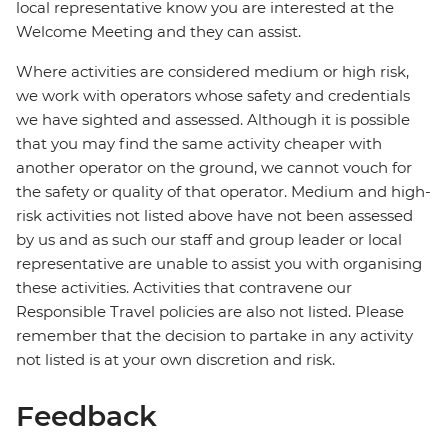
local representative know you are interested at the
Welcome Meeting and they can assist.
Where activities are considered medium or high risk,
we work with operators whose safety and credentials
we have sighted and assessed. Although it is possible
that you may find the same activity cheaper with
another operator on the ground, we cannot vouch for
the safety or quality of that operator. Medium and high-
risk activities not listed above have not been assessed
by us and as such our staff and group leader or local
representative are unable to assist you with organising
these activities. Activities that contravene our
Responsible Travel policies are also not listed. Please
remember that the decision to partake in any activity
not listed is at your own discretion and risk.
Feedback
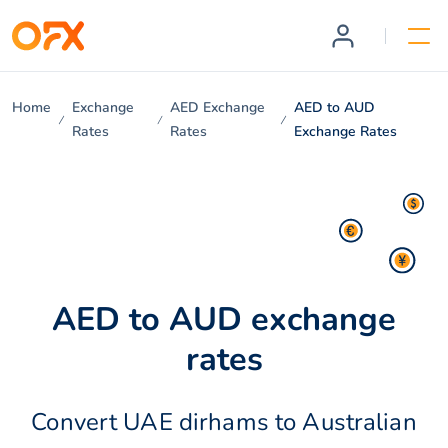
Home
Exchange
AED Exchange
AED to AUD
Rates
Rates
Exchange Rates
AED to AUD exchange
rates
Convert UAE dirhams to Australian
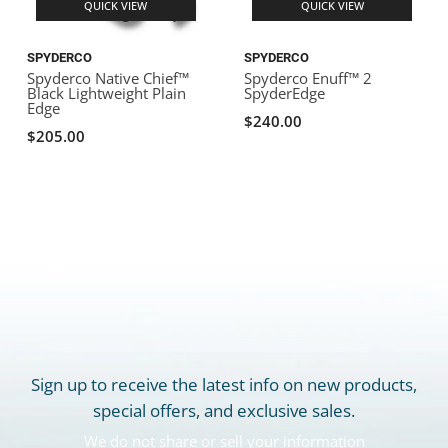
QUICK VIEW
QUICK VIEW
SPYDERCO
SPYDERCO
Spyderco Native Chief™
Spyderco Enuff™ 2
Black Lightweight Plain
SpyderEdge
Edge
$240.00
$205.00
Sign up to receive the latest info on new products,
special offers, and exclusive sales.
We do not share or sell your information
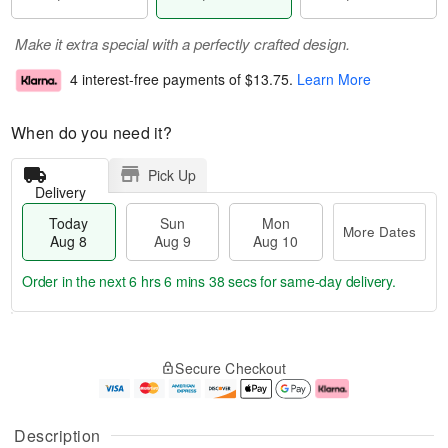
Make it extra special with a perfectly crafted design.
4 interest-free payments of
$13.75
.
Learn More
When do you need it?
Pick Up
Delivery
Today
Sun
Mon
More Dates
Aug 8
Aug 9
Aug 10
Order in the next
6 hrs 6 mins 37 secs
for same-day delivery.
T
M
M
o
S
o
o
Secure Checkout
d
u
r
n
a
n
e
A
y
A
D
u
A
u
a
g
Description
u
g
t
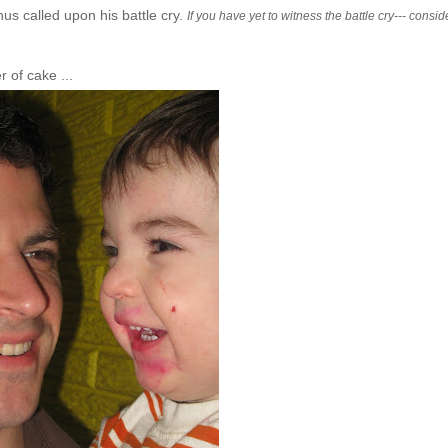
us called upon his battle cry.
If you have yet to witness the battle cry--- consid
 of cake ...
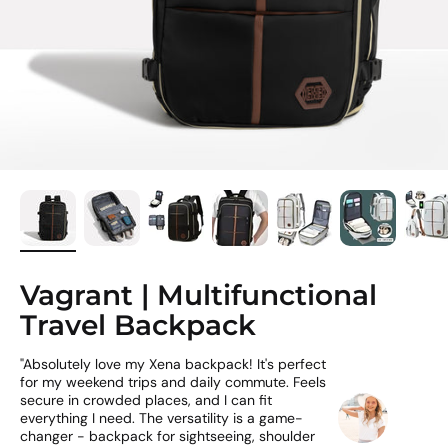
Vagrant | Multifunctional
Travel Backpack
"Absolutely love my Xena backpack! It's perfect
for my weekend trips and daily commute. Feels
secure in crowded places, and I can fit
everything I need. The versatility is a game-
changer - backpack for sightseeing, shoulder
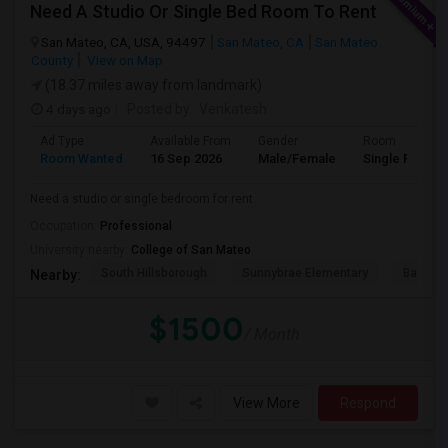
Need A Studio Or Single Bed Room To Rent
San Mateo, CA, USA, 94497
San Mateo, CA
San Mateo
County
View on Map
(18.37 miles away from landmark)
4 days ago
Posted by
: Venkatesh
Ad Type
Available From
Gender
Room
Room Wanted
16 Sep 2026
Male/Female
Single Room
Need a studio or single bedroom for rent
Occupation:
Professional
University nearby:
College of San Mateo
South Hillsborough
Sunnybrae Elementary
Baywoo
Nearby:
$1500
/ Month
View More
Respond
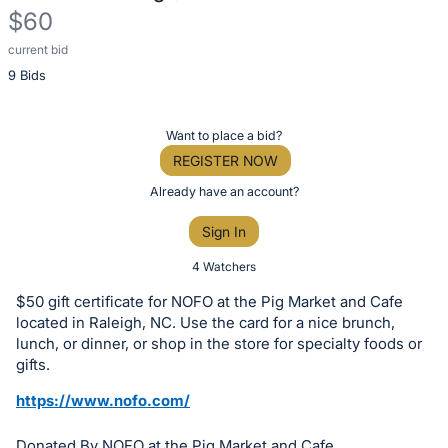
$60
current bid
Description
9 Bids
of
the
Item:
Register
Want to place a bid?
or
REGISTER NOW
sign
Already have an account?
in
Sign In
to
buy
4 Watchers
or
$50 gift certificate for NOFO at the Pig Market and Cafe
bid
located in Raleigh, NC. Use the card for a nice brunch,
on
lunch, or dinner, or shop in the store for specialty foods or
gifts.
this
item.
https://www.nofo.com/
Sign
Donated By NOFO at the Pig Market and Cafe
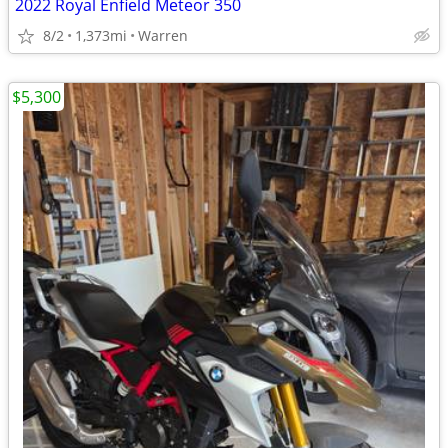
2022 Royal Enfield Meteor 350
8/2
1,373mi
Warren
$5,300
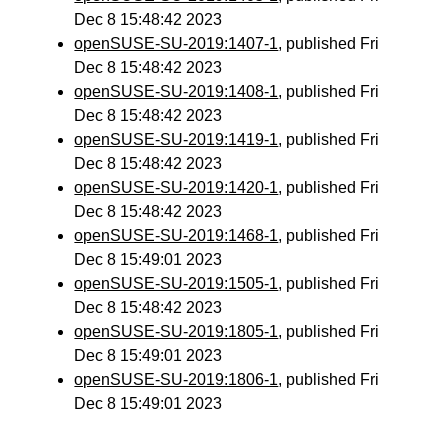
Dec 8 15:48:42 2023
openSUSE-SU-2019:1407-1
, published Fri
Dec 8 15:48:42 2023
openSUSE-SU-2019:1408-1
, published Fri
Dec 8 15:48:42 2023
openSUSE-SU-2019:1419-1
, published Fri
Dec 8 15:48:42 2023
openSUSE-SU-2019:1420-1
, published Fri
Dec 8 15:48:42 2023
openSUSE-SU-2019:1468-1
, published Fri
Dec 8 15:49:01 2023
openSUSE-SU-2019:1505-1
, published Fri
Dec 8 15:48:42 2023
openSUSE-SU-2019:1805-1
, published Fri
Dec 8 15:49:01 2023
openSUSE-SU-2019:1806-1
, published Fri
Dec 8 15:49:01 2023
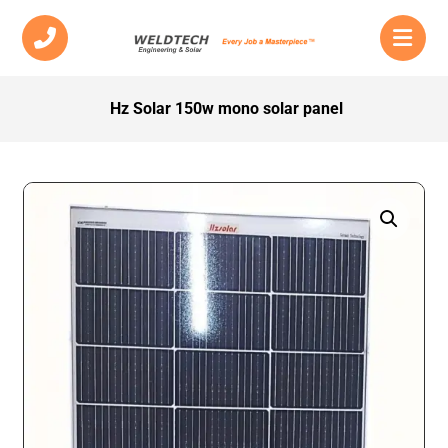
Hz Solar 150w mono solar panel
Enlarge the image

┄┄┄┄┄┄┄┄┄┄

What to work on:
Please set the records down again exactly as written. The pictures should not be included.

Answer box:
local representative know you are interested at the
Welcome Meeting and they can assist.
Where activities are considered medium or high risk,
we work with operators whose safety and credentials
we have sighted and assessed. Although it is possible
that you may find the same activity cheaper with
another operator on the ground, we cannot vouch for
the safety or quality of that operator. Medium and high-
risk activities not listed above have not been assessed
by us and as such our staff and group leader or local
representative are unable to assist you with organising
these activities. Activities that contravene our
Responsible Travel policies are also not listed. Please
remember that the decision to partake in any activity
not listed is at your own discretion and risk.
Feedback
Home
Exchange
AED Exchange
AED to AUD
Rates
Rates
Exchange Rates
AED to AUD exchange
rates
Convert UAE dirhams to Australian
QUICK VIEW
QUICK VIEW
SPYDERCO
SPYDERCO
Spyderco Native Chief™
Spyderco Enuff™ 2
Black Lightweight Plain
SpyderEdge
Edge
$240.00
$205.00
Sign up to receive the latest info on new products,
special offers, and exclusive sales.
We do not share or sell your information
Make it extra special with a perfectly crafted design.
4 interest-free payments of
$13.75
.
Learn More
When do you need it?
Pick Up
Delivery
Today
Sun
Mon
More Dates
Aug 8
Aug 9
Aug 10
Order in the next
6 hrs 6 mins 37 secs
for same-day delivery.
T
M
M
o
S
o
o
Secure Checkout
d
u
r
n
a
n
e
A
y
A
D
u
A
u
a
g
Description
u
g
t
us called upon his battle cry.
If you have yet to witness the battle cry--- consid
 of cake ...
Vagrant | Multifunctional
Travel Backpack
"Absolutely love my Xena backpack! It's perfect
for my weekend trips and daily commute. Feels
secure in crowded places, and I can fit
everything I need. The versatility is a game-
changer - backpack for sightseeing, shoulder
Need A Studio Or Single Bed Room To Rent
San Mateo, CA, USA, 94497
San Mateo, CA
San Mateo
County
View on Map
(18.37 miles away from landmark)
4 days ago
Posted by
: Venkatesh
Ad Type
Available From
Gender
Room
Room Wanted
16 Sep 2026
Male/Female
Single Room
Need a studio or single bedroom for rent
Occupation:
Professional
University nearby:
College of San Mateo
South Hillsborough
Sunnybrae Elementary
Baywoo
Nearby:
$1500
/ Month
View More
Respond
$60
current bid
Description
9 Bids
of
the
Item:
Register
Want to place a bid?
or
REGISTER NOW
sign
Already have an account?
in
Sign In
to
buy
4 Watchers
or
$50 gift certificate for NOFO at the Pig Market and Cafe
bid
located in Raleigh, NC. Use the card for a nice brunch,
on
lunch, or dinner, or shop in the store for specialty foods or
gifts.
this
item.
https://www.nofo.com/
Sign
Donated By NOFO at the Pig Market and Cafe
2022 Royal Enfield Meteor 350
8/2
1,373mi
Warren
$5,300
Dec 8 15:48:42 2023
openSUSE-SU-2019:1407-1
, published Fri
Dec 8 15:48:42 2023
openSUSE-SU-2019:1408-1
, published Fri
Dec 8 15:48:42 2023
openSUSE-SU-2019:1419-1
, published Fri
Dec 8 15:48:42 2023
openSUSE-SU-2019:1420-1
, published Fri
Dec 8 15:48:42 2023
openSUSE-SU-2019:1468-1
, published Fri
Dec 8 15:49:01 2023
openSUSE-SU-2019:1505-1
, published Fri
Dec 8 15:48:42 2023
openSUSE-SU-2019:1805-1
, published Fri
Dec 8 15:49:01 2023
openSUSE-SU-2019:1806-1
, published Fri
Dec 8 15:49:01 2023
Hz Solar 150w mono solar panel
Enlarge the image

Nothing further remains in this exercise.